(Dataset items)
____________

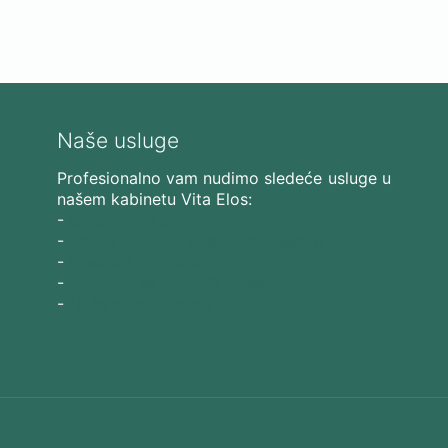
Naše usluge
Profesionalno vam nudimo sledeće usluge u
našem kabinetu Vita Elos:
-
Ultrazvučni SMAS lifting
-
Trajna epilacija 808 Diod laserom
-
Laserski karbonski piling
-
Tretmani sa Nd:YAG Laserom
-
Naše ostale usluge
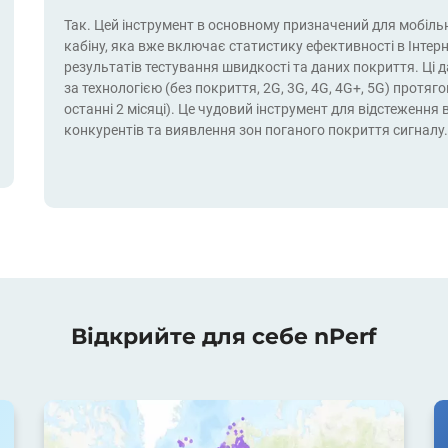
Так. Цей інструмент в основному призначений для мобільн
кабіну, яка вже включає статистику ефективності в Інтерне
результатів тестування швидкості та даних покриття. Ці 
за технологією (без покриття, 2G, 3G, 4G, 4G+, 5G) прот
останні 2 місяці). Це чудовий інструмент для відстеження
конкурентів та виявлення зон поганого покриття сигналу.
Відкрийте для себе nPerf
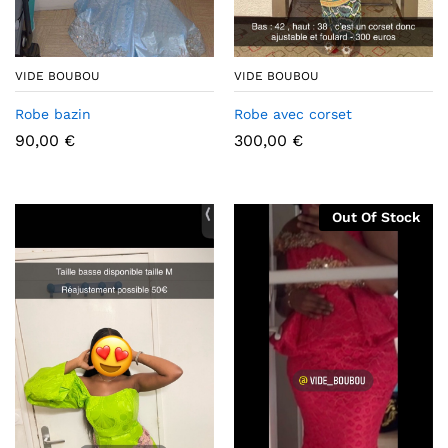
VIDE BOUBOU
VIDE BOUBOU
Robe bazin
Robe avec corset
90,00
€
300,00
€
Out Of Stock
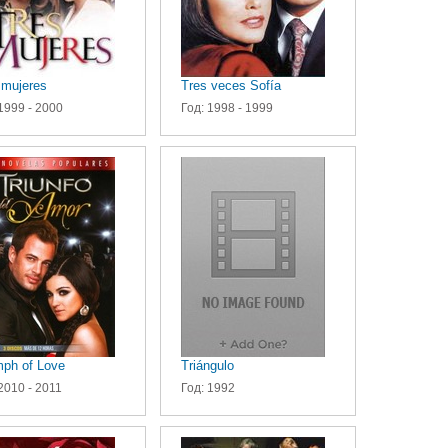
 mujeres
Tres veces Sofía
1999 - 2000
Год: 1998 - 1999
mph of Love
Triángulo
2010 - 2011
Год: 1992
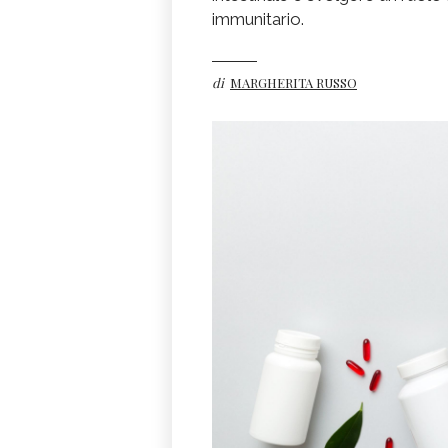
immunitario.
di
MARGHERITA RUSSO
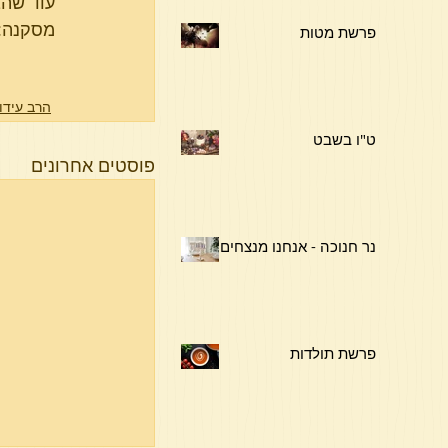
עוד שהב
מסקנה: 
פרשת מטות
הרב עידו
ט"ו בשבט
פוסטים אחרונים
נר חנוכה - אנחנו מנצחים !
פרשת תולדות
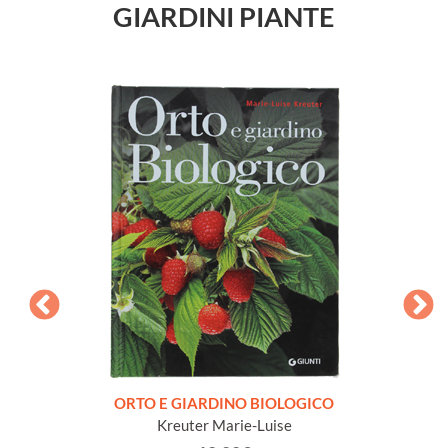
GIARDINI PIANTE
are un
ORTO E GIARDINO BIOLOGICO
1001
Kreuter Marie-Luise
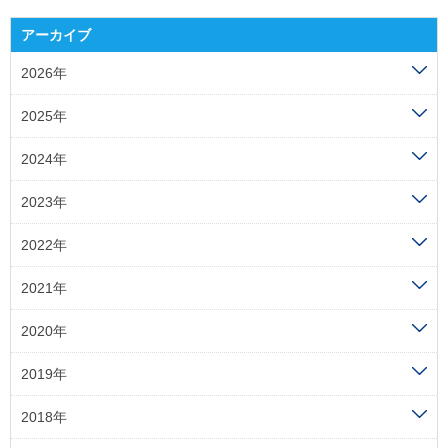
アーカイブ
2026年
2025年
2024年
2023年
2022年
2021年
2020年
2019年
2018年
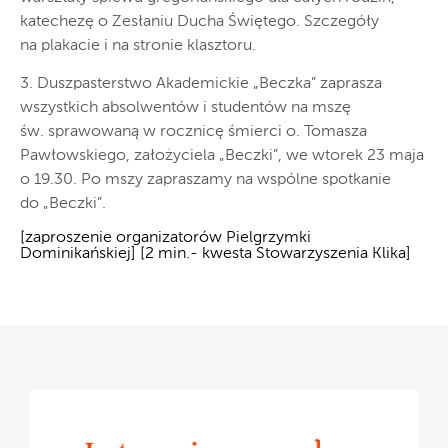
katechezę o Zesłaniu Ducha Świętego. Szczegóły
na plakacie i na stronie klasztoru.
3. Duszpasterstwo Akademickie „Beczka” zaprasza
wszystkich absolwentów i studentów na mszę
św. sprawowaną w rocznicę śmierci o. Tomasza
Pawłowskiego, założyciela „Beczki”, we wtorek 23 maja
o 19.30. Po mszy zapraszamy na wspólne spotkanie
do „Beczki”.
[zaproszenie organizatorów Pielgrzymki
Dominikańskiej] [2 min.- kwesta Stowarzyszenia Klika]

____________

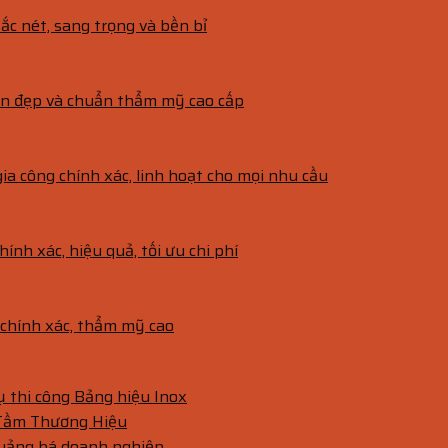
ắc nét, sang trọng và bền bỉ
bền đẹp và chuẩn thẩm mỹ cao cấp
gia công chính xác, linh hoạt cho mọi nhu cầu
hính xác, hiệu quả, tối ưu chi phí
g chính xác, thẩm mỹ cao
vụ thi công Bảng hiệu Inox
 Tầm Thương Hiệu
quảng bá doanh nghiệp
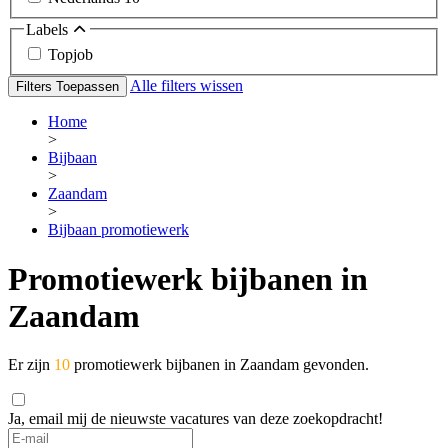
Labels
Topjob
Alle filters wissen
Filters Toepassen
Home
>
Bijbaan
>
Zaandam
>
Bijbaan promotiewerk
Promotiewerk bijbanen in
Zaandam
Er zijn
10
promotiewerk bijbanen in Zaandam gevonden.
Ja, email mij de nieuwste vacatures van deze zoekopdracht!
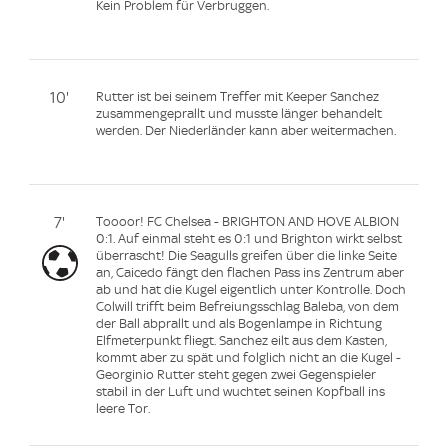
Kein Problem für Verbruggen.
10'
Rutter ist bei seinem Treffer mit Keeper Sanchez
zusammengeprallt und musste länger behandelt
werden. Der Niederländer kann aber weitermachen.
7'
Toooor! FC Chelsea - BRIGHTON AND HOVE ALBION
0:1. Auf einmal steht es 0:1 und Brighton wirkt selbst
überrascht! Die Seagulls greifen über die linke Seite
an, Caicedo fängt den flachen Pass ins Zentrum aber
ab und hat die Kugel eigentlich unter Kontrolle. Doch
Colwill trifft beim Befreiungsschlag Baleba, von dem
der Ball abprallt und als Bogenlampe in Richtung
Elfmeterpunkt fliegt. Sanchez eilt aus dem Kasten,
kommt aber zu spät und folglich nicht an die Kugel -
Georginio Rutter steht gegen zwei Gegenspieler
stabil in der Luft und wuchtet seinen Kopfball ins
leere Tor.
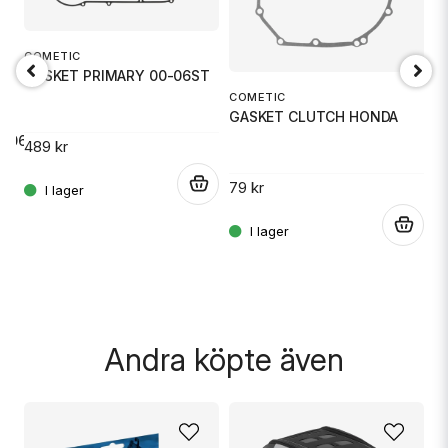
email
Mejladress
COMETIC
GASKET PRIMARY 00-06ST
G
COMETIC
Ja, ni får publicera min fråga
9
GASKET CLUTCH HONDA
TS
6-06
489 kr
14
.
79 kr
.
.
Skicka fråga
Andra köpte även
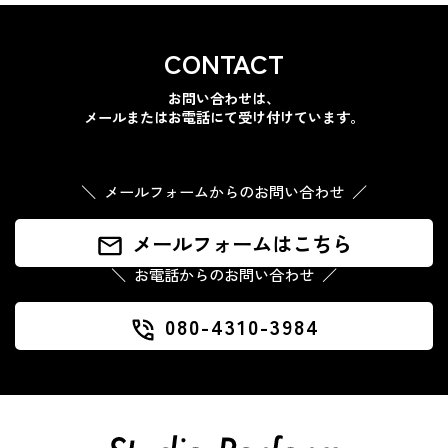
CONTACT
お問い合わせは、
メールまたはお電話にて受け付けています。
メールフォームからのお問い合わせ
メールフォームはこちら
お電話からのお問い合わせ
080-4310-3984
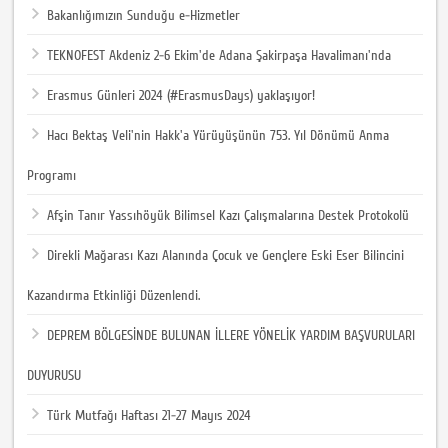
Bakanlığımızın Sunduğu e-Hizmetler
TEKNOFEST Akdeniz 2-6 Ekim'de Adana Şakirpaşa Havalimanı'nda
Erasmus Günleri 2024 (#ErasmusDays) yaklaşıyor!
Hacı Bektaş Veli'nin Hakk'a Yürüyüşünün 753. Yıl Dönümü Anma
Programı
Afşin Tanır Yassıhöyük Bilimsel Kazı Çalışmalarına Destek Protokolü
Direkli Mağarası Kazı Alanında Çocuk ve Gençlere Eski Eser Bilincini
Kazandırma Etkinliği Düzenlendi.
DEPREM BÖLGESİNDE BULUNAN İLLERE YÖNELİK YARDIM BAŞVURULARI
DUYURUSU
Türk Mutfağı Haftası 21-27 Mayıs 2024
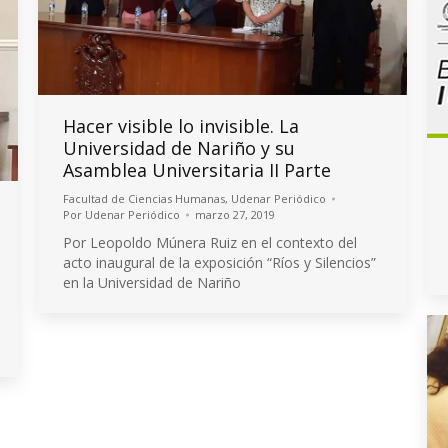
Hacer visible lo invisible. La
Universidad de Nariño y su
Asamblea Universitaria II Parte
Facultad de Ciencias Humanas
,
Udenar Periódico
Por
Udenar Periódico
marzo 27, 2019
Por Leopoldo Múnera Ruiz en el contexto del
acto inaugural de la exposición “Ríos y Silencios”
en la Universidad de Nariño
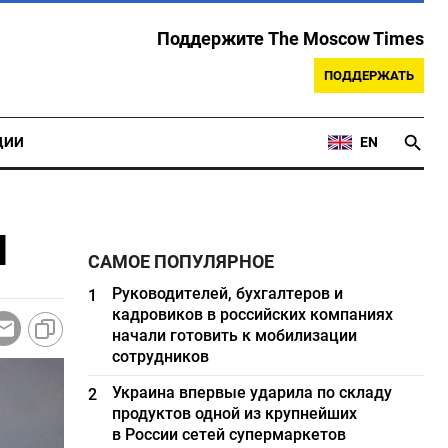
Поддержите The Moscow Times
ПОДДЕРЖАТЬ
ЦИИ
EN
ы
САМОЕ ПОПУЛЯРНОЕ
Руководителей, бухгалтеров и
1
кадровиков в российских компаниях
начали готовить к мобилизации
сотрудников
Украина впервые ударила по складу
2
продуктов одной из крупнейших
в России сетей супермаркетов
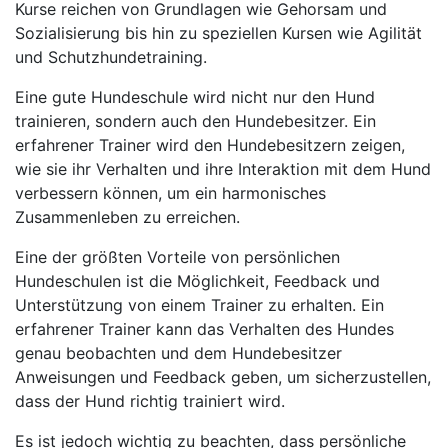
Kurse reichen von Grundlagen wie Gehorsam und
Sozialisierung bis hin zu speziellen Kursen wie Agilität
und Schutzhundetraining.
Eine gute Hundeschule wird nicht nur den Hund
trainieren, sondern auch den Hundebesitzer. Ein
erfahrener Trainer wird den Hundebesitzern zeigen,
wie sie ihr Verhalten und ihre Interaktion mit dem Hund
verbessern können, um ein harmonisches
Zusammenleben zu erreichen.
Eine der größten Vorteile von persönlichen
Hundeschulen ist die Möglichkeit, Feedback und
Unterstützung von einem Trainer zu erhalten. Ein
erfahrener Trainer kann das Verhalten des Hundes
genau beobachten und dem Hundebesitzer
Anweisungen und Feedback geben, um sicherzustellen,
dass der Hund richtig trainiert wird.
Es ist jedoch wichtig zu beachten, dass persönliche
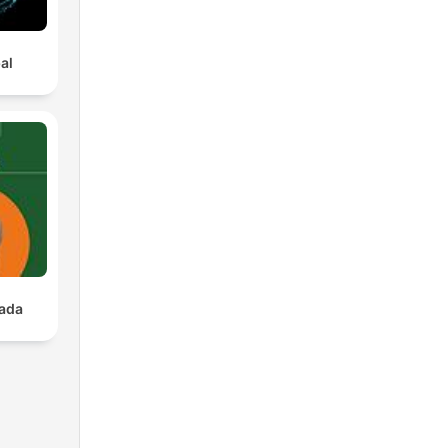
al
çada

____________

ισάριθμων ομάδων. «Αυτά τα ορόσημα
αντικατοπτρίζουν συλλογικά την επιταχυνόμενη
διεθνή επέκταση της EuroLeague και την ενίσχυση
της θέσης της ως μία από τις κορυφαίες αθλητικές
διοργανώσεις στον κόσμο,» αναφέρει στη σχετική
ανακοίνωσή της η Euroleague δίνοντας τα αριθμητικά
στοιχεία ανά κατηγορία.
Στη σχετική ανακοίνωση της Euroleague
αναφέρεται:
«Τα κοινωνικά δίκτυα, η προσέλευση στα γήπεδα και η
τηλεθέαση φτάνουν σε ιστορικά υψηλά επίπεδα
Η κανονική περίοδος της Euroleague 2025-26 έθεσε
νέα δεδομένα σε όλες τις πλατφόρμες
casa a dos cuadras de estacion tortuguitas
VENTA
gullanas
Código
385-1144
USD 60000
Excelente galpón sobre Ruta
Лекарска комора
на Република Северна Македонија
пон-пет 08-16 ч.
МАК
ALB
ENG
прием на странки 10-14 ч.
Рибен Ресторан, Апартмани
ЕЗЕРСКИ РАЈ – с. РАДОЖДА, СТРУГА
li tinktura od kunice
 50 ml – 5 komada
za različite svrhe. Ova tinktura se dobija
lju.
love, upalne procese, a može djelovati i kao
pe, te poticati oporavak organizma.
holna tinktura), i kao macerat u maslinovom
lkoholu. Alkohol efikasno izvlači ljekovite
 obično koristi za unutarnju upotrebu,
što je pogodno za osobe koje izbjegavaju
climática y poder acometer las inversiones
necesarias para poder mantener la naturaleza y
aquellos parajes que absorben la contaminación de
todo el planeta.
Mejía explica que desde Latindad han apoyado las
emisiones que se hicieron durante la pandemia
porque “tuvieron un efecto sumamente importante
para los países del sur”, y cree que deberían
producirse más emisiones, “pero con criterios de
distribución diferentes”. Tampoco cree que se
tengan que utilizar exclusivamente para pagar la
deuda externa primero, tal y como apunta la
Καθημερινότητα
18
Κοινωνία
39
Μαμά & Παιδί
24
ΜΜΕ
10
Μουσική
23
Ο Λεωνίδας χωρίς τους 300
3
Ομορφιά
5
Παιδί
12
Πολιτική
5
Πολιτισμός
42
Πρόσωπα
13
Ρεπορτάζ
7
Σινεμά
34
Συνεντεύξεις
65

____________

__What to do__
From the data above, return every line from the line that has "αναφέρει στη σχετική" up to and including the line that has "tengan que utilizar", exactly.

__Task answer__
διοργανώσεις στον κόσμο,» αναφέρει στη σχετική
ανακοίνωσή της η Euroleague δίνοντας τα αριθμητικά
στοιχεία ανά κατηγορία.
Στη σχετική ανακοίνωση της Euroleague
αναφέρεται:
«Τα κοινωνικά δίκτυα, η προσέλευση στα γήπεδα και η
τηλεθέαση φτάνουν σε ιστορικά υψηλά επίπεδα
Η κανονική περίοδος της Euroleague 2025-26 έθεσε
νέα δεδομένα σε όλες τις πλατφόρμες
casa a dos cuadras de estacion tortuguitas
VENTA
gullanas
Código
385-1144
USD 60000
Excelente galpón sobre Ruta
Лекарска комора
на Република Северна Македонија
пон-пет 08-16 ч.
МАК
ALB
ENG
прием на странки 10-14 ч.
Рибен Ресторан, Апартмани
ЕЗЕРСКИ РАЈ – с. РАДОЖДА, СТРУГА
li tinktura od kunice
 50 ml – 5 komada
za različite svrhe. Ova tinktura se dobija
lju.
love, upalne procese, a može djelovati i kao
pe, te poticati oporavak organizma.
holna tinktura), i kao macerat u maslinovom
lkoholu. Alkohol efikasno izvlači ljekovite
 obično koristi za unutarnju upotrebu,
što je pogodno za osobe koje izbjegavaju
climática y poder acometer las inversiones
necesarias para poder mantener la naturaleza y
aquellos parajes que absorben la contaminación de
todo el planeta.
Mejía explica que desde Latindad han apoyado las
emisiones que se hicieron durante la pandemia
porque “tuvieron un efecto sumamente importante
para los países del sur”, y cree que deberían
producirse más emisiones, “pero con criterios de
distribución diferentes”. Tampoco cree que se
tengan que utilizar exclusivamente para pagar la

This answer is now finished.